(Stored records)
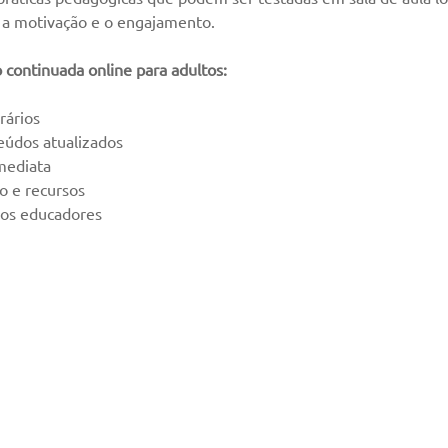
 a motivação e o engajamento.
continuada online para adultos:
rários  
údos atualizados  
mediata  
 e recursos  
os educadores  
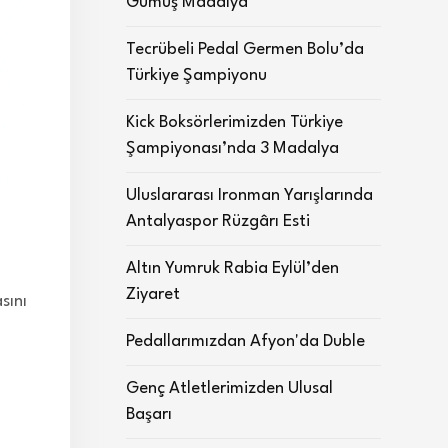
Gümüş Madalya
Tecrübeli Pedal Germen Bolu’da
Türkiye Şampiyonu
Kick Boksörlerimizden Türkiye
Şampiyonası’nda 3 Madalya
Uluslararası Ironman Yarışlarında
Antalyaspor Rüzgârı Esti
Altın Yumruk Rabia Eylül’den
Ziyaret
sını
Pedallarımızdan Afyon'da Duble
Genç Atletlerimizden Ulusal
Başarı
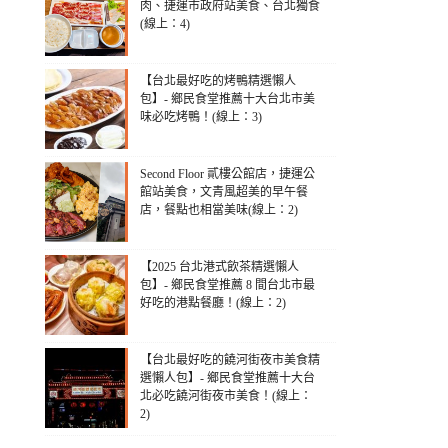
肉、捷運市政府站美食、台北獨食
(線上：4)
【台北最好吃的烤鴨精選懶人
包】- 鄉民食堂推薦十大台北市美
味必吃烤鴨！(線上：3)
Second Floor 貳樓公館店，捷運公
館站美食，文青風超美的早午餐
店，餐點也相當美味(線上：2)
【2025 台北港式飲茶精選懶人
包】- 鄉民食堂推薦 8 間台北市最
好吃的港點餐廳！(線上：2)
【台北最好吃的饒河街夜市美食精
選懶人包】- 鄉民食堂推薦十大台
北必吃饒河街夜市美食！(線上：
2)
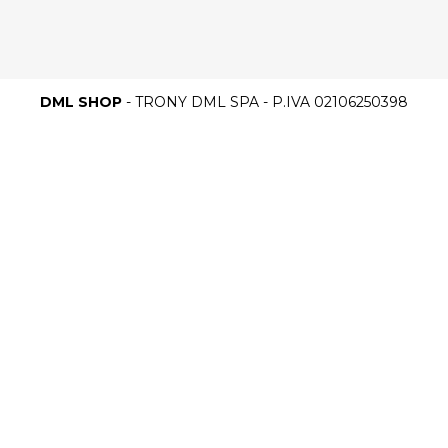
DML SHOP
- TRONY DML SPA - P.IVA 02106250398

PROBLEM => Output the data exactly. Leave every picture out.

RESPONSE TO THE EXERCISE =>
 a motivação e o engajamento.
continuada online para adultos:
rários  
údos atualizados  
mediata  
 e recursos  
os educadores  
Gümüş Madalya
Tecrübeli Pedal Germen Bolu’da
Türkiye Şampiyonu
Kick Boksörlerimizden Türkiye
Şampiyonası’nda 3 Madalya
Uluslararası Ironman Yarışlarında
Antalyaspor Rüzgârı Esti
Altın Yumruk Rabia Eylül’den
Ziyaret
sını
Pedallarımızdan Afyon'da Duble
Genç Atletlerimizden Ulusal
Başarı
肉、捷運市政府站美食、台北獨食
(線上：4)
【台北最好吃的烤鴨精選懶人
包】- 鄉民食堂推薦十大台北市美
味必吃烤鴨！(線上：3)
Second Floor 貳樓公館店，捷運公
館站美食，文青風超美的早午餐
店，餐點也相當美味(線上：2)
【2025 台北港式飲茶精選懶人
包】- 鄉民食堂推薦 8 間台北市最
好吃的港點餐廳！(線上：2)
【台北最好吃的饒河街夜市美食精
選懶人包】- 鄉民食堂推薦十大台
北必吃饒河街夜市美食！(線上：
2)
DML SHOP
- TRONY DML SPA - P.IVA 02106250398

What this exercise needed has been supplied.